◆ Exercise aim: Copy every line that contains the string "media" from the entries below.

Stored data entries:
####

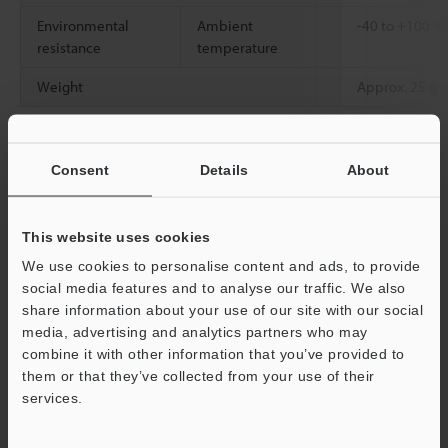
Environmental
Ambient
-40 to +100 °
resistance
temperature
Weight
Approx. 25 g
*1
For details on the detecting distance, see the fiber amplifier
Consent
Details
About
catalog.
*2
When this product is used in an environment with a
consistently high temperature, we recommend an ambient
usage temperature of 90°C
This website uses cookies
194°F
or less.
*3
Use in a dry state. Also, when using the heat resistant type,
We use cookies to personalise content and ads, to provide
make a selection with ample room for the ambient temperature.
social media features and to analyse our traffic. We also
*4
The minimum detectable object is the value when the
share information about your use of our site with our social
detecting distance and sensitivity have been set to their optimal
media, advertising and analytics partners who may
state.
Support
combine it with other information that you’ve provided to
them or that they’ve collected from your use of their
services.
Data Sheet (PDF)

####

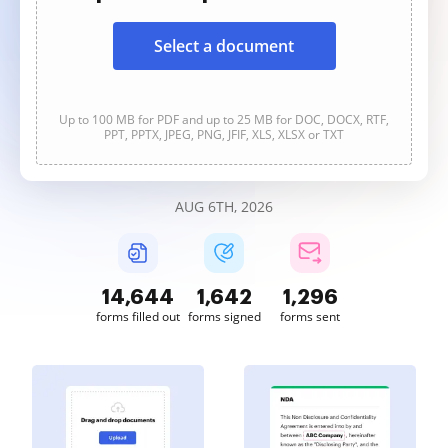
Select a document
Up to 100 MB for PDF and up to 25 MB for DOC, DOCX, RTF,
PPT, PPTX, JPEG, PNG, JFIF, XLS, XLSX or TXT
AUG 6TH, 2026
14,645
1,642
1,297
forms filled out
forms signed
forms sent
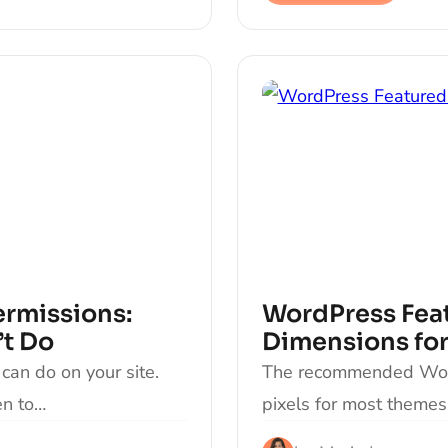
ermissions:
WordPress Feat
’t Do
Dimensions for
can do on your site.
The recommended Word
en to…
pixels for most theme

####

◆ Exercise solution:
social media features and to analyse our traffic. We also
media, advertising and analytics partners who may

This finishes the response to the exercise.